Northern Bahamian rock iguana description

GenusCyclura (1)

Like other West Indian rock iguanas (Cyclura spp.), the northern Bahamian rock iguana is a large and robust ‘dinosaur-like’ lizard with an impressive crest of spiny scales running down its back and a variable array of bright and beautiful colours, particularly between the three subspecies. The Andros Island iguana is dark grey to black, with yellowish tinged scales on the legs, dorsal crest, and particularly the head. With maturity, however, this yellow slowly changes to a warm orange-red, especially in large males. The Exuma Island iguana is generally regarded as the smallest of the three subspecies, although size may vary between populations as colouration does. Adults from Bitter Guana and Gaulin Cays are a dull grey-black interspersed with pale grey spots. The crest scales are either white or pale red, while scales on the head are black, tinged with orange on the snout. Adults from Guana Cay are dull black with a white throat and belly, either grey, red-tinged or scarlet dorsal crest, and light blue head and face. Allen’s Cay iguana is grey-black with cream, pink or orange mottling (2).

Also known as
Bahamas iguana, Bahamas rock iguana.
Cyclura baeolopha, Iguana cyclura.
Total length: up to 150 cm (2)

Northern Bahamian rock iguana biology

Foraging during the day both in trees and on the ground, this species primarily feeds on flowers, fruits, young buds and leaves.
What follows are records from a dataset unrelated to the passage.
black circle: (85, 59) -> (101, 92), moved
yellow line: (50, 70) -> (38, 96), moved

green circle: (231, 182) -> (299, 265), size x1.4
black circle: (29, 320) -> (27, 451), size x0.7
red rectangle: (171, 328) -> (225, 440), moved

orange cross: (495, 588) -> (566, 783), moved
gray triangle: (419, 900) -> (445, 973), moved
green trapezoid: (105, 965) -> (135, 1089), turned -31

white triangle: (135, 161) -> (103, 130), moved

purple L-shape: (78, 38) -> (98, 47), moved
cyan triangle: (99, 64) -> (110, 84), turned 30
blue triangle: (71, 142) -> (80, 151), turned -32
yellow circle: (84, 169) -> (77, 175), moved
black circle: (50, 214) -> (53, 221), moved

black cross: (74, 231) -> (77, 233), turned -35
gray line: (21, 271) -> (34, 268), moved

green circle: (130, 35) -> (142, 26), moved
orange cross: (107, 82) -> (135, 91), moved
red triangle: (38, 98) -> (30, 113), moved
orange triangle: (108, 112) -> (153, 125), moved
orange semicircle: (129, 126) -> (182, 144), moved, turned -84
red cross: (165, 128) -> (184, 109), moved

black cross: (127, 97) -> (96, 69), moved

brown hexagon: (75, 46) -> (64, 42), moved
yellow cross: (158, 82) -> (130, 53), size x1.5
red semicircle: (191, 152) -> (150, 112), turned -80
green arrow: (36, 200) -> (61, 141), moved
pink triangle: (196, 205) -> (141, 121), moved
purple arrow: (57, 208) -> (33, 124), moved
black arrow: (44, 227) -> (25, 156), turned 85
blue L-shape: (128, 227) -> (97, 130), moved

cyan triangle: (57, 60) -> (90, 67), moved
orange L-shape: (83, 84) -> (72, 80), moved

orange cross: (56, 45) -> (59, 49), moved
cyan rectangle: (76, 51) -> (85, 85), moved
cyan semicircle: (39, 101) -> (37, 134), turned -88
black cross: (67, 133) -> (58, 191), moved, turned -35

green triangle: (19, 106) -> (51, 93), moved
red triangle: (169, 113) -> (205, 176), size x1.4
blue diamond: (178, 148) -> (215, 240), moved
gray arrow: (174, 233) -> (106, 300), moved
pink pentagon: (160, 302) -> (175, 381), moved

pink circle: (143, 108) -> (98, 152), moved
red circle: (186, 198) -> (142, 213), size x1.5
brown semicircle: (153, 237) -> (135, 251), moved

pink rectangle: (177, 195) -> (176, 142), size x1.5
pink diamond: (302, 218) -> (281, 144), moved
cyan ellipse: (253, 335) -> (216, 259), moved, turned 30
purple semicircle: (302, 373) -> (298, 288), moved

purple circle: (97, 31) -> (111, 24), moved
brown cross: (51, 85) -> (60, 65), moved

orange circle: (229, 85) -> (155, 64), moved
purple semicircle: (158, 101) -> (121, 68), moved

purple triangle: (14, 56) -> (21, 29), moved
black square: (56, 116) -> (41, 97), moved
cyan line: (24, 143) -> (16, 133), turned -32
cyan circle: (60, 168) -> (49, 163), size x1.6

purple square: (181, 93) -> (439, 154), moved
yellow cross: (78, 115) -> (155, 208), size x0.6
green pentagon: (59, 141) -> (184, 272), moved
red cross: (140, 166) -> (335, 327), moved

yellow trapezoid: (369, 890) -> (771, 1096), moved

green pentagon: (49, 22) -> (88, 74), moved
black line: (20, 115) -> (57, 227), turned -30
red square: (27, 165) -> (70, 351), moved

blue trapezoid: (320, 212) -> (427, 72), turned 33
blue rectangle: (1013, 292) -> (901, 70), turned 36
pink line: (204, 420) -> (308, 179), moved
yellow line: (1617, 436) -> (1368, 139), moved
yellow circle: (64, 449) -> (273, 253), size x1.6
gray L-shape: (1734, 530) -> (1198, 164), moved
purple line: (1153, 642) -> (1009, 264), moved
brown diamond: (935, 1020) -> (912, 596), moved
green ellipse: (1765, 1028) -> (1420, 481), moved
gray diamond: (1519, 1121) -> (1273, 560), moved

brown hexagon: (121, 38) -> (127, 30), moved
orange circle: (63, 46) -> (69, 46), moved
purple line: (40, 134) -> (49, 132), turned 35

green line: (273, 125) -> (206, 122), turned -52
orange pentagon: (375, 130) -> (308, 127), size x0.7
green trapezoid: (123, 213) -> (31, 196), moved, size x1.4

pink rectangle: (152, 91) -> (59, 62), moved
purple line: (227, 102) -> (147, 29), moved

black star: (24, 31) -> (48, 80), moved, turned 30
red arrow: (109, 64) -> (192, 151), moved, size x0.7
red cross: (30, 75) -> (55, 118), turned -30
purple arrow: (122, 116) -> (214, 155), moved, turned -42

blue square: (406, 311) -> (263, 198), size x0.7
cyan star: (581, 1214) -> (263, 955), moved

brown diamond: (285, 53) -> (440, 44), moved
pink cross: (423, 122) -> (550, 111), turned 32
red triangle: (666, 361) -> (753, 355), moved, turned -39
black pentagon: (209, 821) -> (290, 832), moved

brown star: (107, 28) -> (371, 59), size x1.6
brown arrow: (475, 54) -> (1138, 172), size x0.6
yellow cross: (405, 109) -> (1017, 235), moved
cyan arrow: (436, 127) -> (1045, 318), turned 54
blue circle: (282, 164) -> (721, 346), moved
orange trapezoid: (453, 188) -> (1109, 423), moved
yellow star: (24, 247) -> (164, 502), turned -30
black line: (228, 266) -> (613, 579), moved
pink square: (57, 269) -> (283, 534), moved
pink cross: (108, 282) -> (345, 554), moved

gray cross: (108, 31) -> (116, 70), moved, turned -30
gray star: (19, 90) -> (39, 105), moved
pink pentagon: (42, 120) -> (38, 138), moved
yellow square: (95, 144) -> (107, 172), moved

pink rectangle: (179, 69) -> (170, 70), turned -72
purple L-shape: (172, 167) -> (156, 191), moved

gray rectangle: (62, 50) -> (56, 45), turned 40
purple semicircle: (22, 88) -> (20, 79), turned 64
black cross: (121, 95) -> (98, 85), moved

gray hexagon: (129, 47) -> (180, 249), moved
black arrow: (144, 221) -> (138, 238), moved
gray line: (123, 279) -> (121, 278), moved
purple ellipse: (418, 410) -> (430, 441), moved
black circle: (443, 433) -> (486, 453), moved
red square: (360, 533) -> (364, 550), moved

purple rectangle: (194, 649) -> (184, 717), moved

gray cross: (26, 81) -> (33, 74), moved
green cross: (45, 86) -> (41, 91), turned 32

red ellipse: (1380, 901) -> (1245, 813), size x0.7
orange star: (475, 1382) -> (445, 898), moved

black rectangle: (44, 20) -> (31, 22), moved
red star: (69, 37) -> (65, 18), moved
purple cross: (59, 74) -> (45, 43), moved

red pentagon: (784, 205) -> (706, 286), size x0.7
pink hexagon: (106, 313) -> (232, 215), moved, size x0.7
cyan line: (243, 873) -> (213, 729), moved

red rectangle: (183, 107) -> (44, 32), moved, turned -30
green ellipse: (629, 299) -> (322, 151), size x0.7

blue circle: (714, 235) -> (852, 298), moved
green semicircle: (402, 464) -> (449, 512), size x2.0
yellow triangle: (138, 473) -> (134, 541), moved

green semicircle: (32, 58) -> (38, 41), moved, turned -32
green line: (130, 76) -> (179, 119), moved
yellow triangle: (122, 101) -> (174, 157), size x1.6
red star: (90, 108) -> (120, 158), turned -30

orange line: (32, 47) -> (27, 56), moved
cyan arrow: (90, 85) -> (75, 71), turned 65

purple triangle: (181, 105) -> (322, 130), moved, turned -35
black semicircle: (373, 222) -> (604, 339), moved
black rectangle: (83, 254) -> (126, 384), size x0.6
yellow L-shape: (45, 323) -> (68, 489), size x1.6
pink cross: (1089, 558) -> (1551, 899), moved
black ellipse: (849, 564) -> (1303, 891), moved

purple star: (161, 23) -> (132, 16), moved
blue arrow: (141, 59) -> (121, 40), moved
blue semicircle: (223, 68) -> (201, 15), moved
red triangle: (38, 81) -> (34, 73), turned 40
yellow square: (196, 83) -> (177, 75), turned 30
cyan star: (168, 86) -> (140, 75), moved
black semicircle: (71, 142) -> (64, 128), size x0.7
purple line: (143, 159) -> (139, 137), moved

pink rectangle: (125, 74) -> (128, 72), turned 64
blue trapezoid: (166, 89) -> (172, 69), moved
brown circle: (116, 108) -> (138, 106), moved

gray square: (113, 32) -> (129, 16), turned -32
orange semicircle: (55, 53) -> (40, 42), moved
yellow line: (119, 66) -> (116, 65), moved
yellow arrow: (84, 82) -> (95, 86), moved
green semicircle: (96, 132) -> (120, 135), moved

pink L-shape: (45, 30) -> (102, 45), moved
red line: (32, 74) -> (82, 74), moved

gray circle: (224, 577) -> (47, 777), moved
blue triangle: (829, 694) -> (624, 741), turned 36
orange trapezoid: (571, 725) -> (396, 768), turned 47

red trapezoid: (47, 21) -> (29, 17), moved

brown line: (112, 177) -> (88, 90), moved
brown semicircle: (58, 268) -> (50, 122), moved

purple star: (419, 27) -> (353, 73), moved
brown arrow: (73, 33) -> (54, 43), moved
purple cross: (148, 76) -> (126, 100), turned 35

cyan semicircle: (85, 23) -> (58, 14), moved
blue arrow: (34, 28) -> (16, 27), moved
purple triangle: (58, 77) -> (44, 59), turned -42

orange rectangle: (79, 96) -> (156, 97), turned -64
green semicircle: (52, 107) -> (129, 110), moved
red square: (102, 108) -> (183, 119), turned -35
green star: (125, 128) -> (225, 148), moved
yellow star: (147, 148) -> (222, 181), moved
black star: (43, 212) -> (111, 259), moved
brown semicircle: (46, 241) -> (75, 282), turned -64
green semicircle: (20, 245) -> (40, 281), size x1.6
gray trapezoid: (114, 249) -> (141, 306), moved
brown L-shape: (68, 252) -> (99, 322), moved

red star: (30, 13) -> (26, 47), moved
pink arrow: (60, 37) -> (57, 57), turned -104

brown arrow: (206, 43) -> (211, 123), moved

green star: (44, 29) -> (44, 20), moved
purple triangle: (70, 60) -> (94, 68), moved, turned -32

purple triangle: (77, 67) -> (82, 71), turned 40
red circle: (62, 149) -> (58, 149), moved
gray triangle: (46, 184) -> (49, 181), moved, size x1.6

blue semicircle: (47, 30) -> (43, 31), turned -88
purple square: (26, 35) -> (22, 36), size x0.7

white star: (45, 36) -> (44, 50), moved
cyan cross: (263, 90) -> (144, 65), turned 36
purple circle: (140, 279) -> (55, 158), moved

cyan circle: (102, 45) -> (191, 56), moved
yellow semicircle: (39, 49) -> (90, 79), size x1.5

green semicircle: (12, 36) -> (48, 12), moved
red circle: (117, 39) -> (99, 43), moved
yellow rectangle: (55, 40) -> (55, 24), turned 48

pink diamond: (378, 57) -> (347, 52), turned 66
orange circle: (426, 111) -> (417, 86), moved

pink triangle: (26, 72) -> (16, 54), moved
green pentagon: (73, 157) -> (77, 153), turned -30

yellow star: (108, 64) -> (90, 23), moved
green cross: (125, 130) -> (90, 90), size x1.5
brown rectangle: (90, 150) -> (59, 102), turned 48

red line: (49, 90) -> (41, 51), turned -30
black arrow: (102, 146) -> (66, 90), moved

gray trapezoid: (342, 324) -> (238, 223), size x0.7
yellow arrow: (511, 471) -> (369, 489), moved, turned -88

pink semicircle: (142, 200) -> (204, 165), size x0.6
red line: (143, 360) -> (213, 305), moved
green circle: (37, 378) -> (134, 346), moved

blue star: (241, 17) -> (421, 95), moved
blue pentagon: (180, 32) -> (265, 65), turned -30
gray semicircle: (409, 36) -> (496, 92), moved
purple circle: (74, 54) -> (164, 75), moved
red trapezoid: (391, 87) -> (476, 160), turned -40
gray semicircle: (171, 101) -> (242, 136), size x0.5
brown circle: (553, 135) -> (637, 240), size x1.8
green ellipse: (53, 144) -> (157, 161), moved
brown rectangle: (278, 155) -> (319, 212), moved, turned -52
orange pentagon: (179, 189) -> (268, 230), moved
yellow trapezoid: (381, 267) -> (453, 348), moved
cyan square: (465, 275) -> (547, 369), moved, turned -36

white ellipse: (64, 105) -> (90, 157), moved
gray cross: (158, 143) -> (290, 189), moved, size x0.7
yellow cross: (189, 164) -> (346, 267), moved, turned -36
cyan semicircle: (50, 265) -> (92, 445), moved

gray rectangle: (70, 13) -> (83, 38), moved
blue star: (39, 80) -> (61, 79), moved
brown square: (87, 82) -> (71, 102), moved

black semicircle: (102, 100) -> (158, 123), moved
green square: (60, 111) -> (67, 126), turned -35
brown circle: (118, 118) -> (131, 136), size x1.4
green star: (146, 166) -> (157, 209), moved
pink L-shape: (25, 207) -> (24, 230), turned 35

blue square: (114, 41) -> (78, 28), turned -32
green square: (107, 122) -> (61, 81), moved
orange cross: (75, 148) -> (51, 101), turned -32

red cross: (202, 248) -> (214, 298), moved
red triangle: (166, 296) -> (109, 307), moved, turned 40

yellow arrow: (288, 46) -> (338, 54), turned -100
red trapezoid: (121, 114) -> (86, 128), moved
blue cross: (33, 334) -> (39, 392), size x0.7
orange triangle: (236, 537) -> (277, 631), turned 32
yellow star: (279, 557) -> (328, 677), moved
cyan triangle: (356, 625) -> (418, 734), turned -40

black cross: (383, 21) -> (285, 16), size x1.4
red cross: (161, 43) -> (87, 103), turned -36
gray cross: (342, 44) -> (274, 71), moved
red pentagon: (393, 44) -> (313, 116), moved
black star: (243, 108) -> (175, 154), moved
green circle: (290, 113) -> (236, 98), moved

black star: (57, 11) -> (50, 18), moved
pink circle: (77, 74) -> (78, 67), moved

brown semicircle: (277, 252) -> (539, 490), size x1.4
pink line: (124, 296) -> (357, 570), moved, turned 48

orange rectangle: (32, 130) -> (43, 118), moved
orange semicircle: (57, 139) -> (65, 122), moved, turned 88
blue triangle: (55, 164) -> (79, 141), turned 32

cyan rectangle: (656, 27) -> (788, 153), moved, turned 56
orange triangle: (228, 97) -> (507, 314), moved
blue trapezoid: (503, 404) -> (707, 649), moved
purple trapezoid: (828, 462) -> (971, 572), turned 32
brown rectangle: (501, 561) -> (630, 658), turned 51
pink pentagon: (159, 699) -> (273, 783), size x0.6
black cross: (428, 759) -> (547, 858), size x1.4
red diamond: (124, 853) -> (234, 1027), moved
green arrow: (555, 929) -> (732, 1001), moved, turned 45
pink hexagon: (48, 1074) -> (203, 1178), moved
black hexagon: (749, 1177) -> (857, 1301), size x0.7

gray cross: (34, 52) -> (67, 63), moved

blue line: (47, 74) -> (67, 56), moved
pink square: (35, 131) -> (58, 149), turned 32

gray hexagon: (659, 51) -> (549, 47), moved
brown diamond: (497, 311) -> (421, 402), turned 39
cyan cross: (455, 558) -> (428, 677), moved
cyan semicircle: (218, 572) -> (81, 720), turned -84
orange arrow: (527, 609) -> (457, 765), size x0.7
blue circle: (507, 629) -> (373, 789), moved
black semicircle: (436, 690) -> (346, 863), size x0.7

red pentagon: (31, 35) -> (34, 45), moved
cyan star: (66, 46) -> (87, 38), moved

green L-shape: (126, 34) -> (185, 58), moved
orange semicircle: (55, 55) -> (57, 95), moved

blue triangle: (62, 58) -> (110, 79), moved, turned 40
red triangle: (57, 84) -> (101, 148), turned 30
Allen’s Cay iguana is also reported to be opportunistically carnivorous, and tourists regularly feed them everything from table scraps to fresh produce. Unusually, a report also exists that the Exuma Island iguana is coprophagous, actively foraging for the faeces of the zenaida dove, Zenaida leucocephala, and the white-crowned pigeon, Columba leucocephala (2).

The Allen’s Cay iguana has been seen mating in mid-May, followed by nesting from mid to late June, whereas that Andros iguana mates in April, nesting in May and June (4). Cyclura species usually dig a subterranean nest chamber in sand or soil. However, Andros iguanas predominantly use termite mounds, providing a dry habitat and a relatively high and constant temperature for egg incubation (4). Although initial attempts by Allen’s Cay iguanas at digging nest burrows are often abandoned, females defend the burrow site during the entire time of construction, and most continue that defence for at least three to four weeks after nest completion between mid-June and mid-July (5). Conversely, while female Exuma Island iguanas have also been observed actively defending an incomplete nest, they do not appear to protect the nest site after their eggs have been laid (2).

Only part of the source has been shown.